Here I found an issue:
In my understanding, x[0][0] here should correspond to the first token of the first seq from inputs. It should be the embedding for that 1st word. However, when I printed out x[0][0], it was different from the embedding of that 1st word.

It shouldn’t be that the embedding weights were updated because I hadn’t call loss.backward() and optimizer.step() yet. Did I do anything wrong?

vdw · April 9, 2019, 11:18am

How do you create embeddings? For example I use GloVe files and my custom code looking like that:

embed_mat = word_vector_loader.create_embedding_matrix('glove.6B.100d.txt', vectorizer.vocabulary.word_to_index, max_idx)

When I then look at an mebedding for a random index value:

print(vectorizer.vocabulary.index_to_word[105]) ==> e.g., for me, "always"
print(embed_mat[105])

I get the same vector as in the file glove.6B.100d.txt. However, the word “always” is obvisouly not in line 105 but in line 691. Maybe this causes some discrepancy in your code. Can you check if your embeddings is correct, e.g., that embeddings[x] is the same as in the file for word idx2word[x] (like x=105 in my example above)

I also set the word embeddings in the model a bit differently, but that shouldn’t make any difference

model.word_embeddings.weight.data.copy_(torch.from_numpy(embed_mat))
model.word_embeddings.weight.requires_grad=False

But yeah, when I have a sentence like “always …” the sequence is [105, …] and X[0][0] after the embedding layers is the vector for “always” in the GloVe file as well as embed_mat[105]. Just for testing, can you set freeze=True? Or do you enforce any normalization in the embedding layer?

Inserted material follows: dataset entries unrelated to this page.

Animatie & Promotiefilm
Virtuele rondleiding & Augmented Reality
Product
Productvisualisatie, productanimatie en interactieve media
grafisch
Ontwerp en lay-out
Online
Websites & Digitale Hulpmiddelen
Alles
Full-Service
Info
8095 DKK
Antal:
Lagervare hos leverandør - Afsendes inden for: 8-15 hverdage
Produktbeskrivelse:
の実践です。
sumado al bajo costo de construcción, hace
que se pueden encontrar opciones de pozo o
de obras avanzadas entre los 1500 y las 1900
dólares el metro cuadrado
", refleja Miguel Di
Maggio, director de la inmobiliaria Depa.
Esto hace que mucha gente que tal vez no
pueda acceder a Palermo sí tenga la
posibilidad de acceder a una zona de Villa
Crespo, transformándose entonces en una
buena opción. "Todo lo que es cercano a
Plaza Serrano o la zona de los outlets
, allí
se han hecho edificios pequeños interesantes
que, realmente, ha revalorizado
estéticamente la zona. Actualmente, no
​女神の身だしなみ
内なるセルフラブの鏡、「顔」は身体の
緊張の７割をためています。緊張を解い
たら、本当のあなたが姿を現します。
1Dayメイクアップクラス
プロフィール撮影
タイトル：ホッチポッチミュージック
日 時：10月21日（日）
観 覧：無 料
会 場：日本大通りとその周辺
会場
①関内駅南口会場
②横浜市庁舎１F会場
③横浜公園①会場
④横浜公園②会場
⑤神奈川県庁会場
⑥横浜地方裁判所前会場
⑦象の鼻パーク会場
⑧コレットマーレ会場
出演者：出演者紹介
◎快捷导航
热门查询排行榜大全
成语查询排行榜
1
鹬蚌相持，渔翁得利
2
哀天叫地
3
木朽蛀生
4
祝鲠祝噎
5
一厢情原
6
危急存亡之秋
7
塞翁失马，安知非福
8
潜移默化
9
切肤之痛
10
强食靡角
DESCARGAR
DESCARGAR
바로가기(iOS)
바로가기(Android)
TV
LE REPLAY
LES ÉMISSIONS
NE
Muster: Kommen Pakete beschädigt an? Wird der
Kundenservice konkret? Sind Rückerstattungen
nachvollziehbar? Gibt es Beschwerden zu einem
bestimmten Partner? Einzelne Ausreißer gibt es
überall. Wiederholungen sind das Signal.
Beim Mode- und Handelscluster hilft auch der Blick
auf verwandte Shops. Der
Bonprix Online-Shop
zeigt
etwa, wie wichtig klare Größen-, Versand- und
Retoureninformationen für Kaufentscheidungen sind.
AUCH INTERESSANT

plus1sec · April 9, 2019, 6:10pm

Hi, thank you for the reply.

I generated my embedding matrix by doing this:

def build_embedding_tensor(idx2word, vsm):
    matrix = np.zeros([len(idx2word), 200], dtype=float)
    for i in idx2word:
        word = idx2word[i]
        if word != "<PAD>":
            matrix[i] = vsm.emb(word)
    tensor = torch.cuda.FloatTensor(matrix)
    return tensor

The vsm here is the vector model that maps a input word to its embedding. I used FastText 200 embeddings. In the LSTM model, I did something like:

embed_mat=build_embedding_tensor(idx2word,vsm)
self.word_embeddings = nn.Embedding(num_embeddings=embed_mat.shape[0], embedding_dim=embed_mat.shape[1]).cuda()
self.word_embeddings.from_pretrained(embed_mat, freeze=False)

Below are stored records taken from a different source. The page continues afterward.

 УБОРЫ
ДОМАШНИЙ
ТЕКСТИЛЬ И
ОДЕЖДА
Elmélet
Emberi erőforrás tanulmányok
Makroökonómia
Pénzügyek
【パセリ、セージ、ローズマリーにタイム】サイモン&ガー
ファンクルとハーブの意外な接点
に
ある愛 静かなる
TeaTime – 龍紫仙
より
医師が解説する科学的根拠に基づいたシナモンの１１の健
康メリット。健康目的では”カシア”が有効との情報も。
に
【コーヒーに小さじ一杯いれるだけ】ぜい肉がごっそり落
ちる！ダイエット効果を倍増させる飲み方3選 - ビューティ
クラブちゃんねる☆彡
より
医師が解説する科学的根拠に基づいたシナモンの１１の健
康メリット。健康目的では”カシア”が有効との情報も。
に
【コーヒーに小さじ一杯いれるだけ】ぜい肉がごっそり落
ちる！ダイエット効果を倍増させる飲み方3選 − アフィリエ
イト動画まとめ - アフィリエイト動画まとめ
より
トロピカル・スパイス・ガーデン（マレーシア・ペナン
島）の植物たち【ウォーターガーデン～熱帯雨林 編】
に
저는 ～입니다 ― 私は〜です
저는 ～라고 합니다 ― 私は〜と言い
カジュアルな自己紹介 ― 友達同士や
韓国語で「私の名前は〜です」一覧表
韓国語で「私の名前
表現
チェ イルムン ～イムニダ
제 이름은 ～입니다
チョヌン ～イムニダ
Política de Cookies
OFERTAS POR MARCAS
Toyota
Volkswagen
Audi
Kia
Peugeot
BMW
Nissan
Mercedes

print(word2idx['always']) #105
print(emb_mat[105]) #[1,2,3,4,5]
print(x) #[[105,...],[...],[...]]
embed_x=self.word_embeddings(x)

Now if I print(embed_x[0][0]), I should get the same vector as emb_mat[105], say [1,2,3,4,5], but I got a completely different vector. I tried freeze=True but still got inconsistent embeddings.

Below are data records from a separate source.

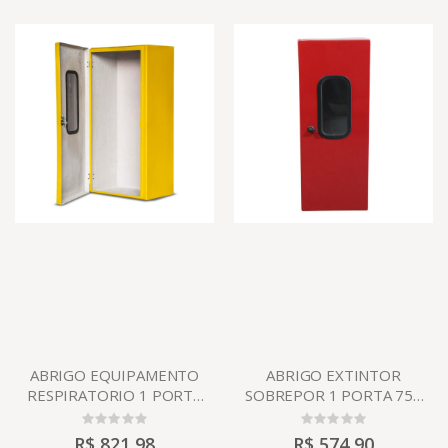
ABRIGO EQUIPAMENTO
ABRIGO EXTINTOR
RESPIRATORIO 1 PORTA
SOBREPOR 1 PORTA 750
850X400X300.
X 300 X 250
R$ 821,98
R$ 574,90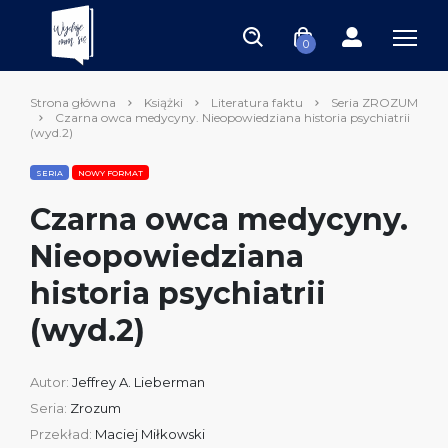
0
Strona główna
Książki
Literatura faktu
Seria ZROZUM
Czarna owca medycyny. Nieopowiedziana historia psychiatrii
(wyd.2)
SERIA
NOWY FORMAT
Czarna owca medycyny.
Nieopowiedziana
historia psychiatrii
(wyd.2)
Autor:
Jeffrey A. Lieberman
Seria:
Zrozum
Przekład:
Maciej Miłkowski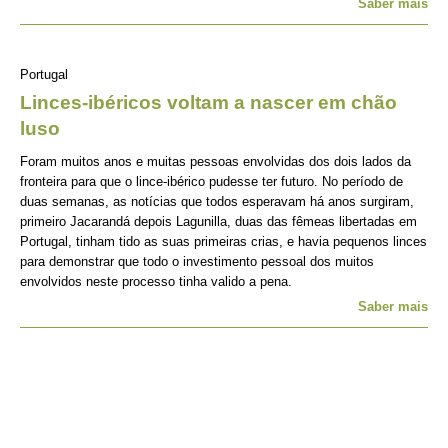
Saber mais
Portugal
Linces-ibéricos voltam a nascer em chão
luso
Foram muitos anos e muitas pessoas envolvidas dos dois lados da
fronteira para que o lince-ibérico pudesse ter futuro. No período de
duas semanas, as notícias que todos esperavam há anos surgiram,
primeiro Jacarandá depois Lagunilla, duas das fêmeas libertadas em
Portugal, tinham tido as suas primeiras crias, e havia pequenos linces
para demonstrar que todo o investimento pessoal dos muitos
envolvidos neste processo tinha valido a pena.
Saber mais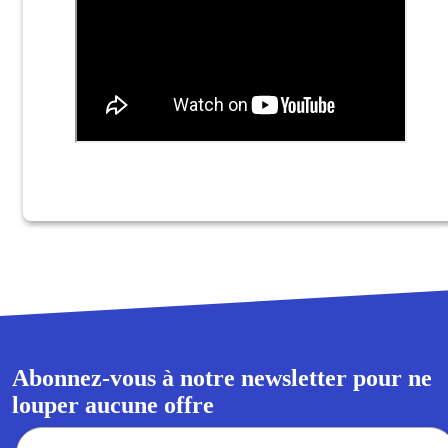
Abonnez-vous à notre newsletter pour ne
louper aucune offre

vdw · April 10, 2019, 8:49am

Hm, looks rather alright to me, and your last three print statements are as expected. Maybe just some ideas:

self.word_embeddings = nn.Embedding(...).cuda() should not be needed since from_pretrained creates an Embedding layer and not just sets the weights, at least according to the docs. Of course, it really shouldn’t make a difference. But if all fails, comment it out for test :). It’s a bit strange though, self.embeddings shouldn’t be moved to the GPU after from_pretrained().
*You could give my alternative a chance just to see if there’e any difference
```
self.word_embeddings.weight.data.copy_(torch.from_numpy(embed_mat))
self.word_embeddings.weight.requires_grad=False/True
```
What does print(model.word_embeddings.weight[105]) show after calling from_pretrained(). Does it match with emb_mat[105]? Again, it obviously should, but not harm trying.
Maybe make your example minimal with batch_size=1 and seq_len=1, i.e., just [[105]]. Maybe somewhere some shapes are not as expected.

Sorry for not being more helpful!

plus1sec · April 13, 2019, 4:06am

Hi thank you so much for the ideas. I will test them to see if anything went wrong. Truly appreciate your help!